What this task involves ▸
Find the "Add us as a preferred source on Google" line in the records below and repeat it and every later line exactly, up to the last; do not include pictures.

[Page images and extracted text]

++++++

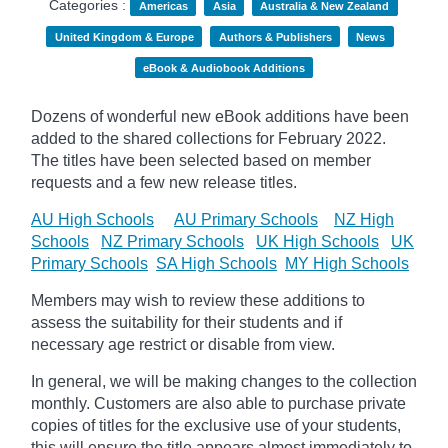
Categories :
Americas
Asia
Australia & New Zealand
United Kingdom & Europe
Authors & Publishers
News
eBook & Audiobook Additions
Dozens of wonderful new eBook additions have been
added to the shared collections for February 2022.
The titles have been selected based on member
requests and
a few new release titles.
AU High Schools
AU Primary Schools
NZ High
Schools
NZ Primary Schools
UK High Schools
UK
Primary Schools
SA High Schools
MY High Schools
Members may wish to review these additions to
assess the suitability for their students and if
necessary age
restrict
or disable from view.
In general, we will be making changes to the collection
monthly. Customers are also able to purchase private
copies of titles for the exclusive use of your students,
this will ensure the title appears almost immediately to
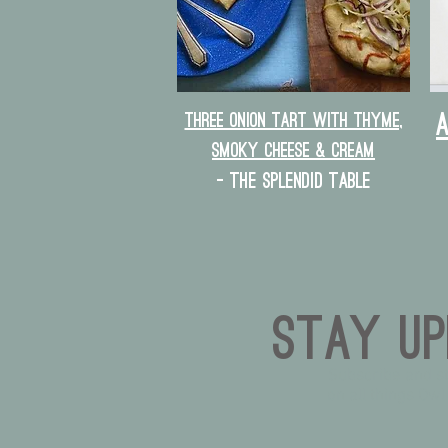
Three Onion Tart with Thyme,
Smoky Cheese & Cream
- The splendid table
Stay Up
Subscribe and s
on all things Owl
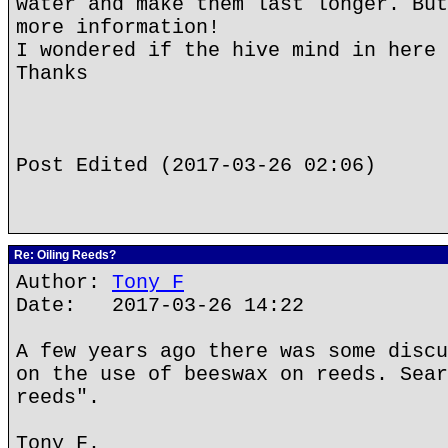
water and make them last longer. But
more information!
I wondered if the hive mind in here 
Thanks
Post Edited (2017-03-26 02:06)
Re: Oiling Reeds?
Author:
Tony F
Date: 2017-03-26 14:22
A few years ago there was some discu
on the use of beeswax on reeds. Sear
reeds".
Tony F.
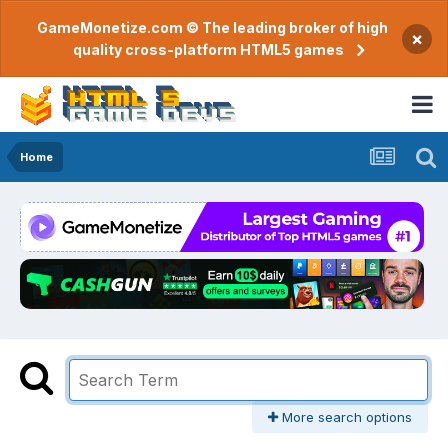
GameMonetize.com © The leading broker of high
×
quality cross-platform HTML5 games
Home
More search options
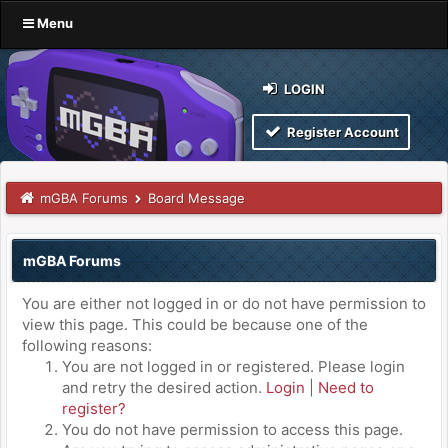
Menu
LOGIN
Register Account
mGBA Forums
Board Message
mGBA Forums
You are either not logged in or do not have permission to
view this page. This could be because one of the
following reasons:
You are not logged in or registered. Please login
and retry the desired action.
Login
|
Need to
register?
You do not have permission to access this page.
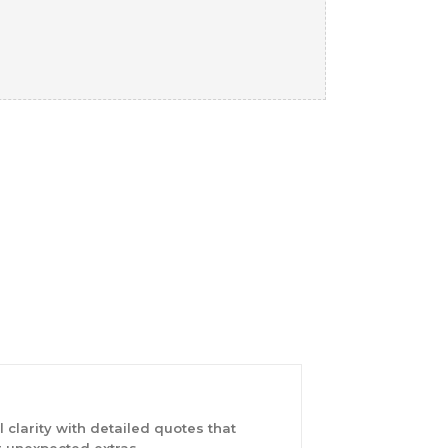
 clarity with detailed quotes that
 unexpected extras.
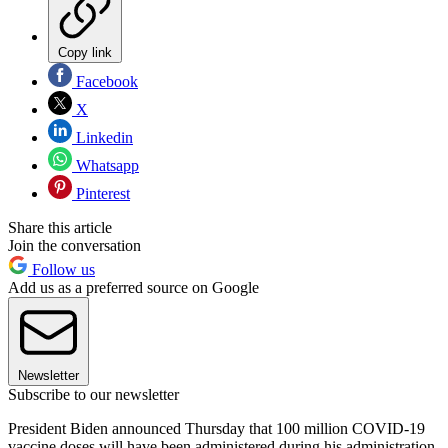
Copy link
Facebook
X
Linkedin
Whatsapp
Pinterest
Share this article
Join the conversation
Follow us
Add us as a preferred source on Google
Newsletter
Subscribe to our newsletter
President Biden announced Thursday that 100 million COVID-19
vaccine doses will have been administered during his administration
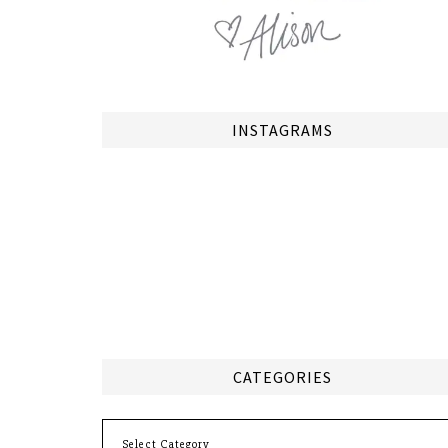
INSTAGRAMS
CATEGORIES
Categories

++++++

Exercise solution ▸
Add us as a preferred source on Google
Newsletter
Subscribe to our newsletter
President Biden announced Thursday that 100 million COVID-19
vaccine doses will have been administered during his administration
INSTAGRAMS
CATEGORIES
Categories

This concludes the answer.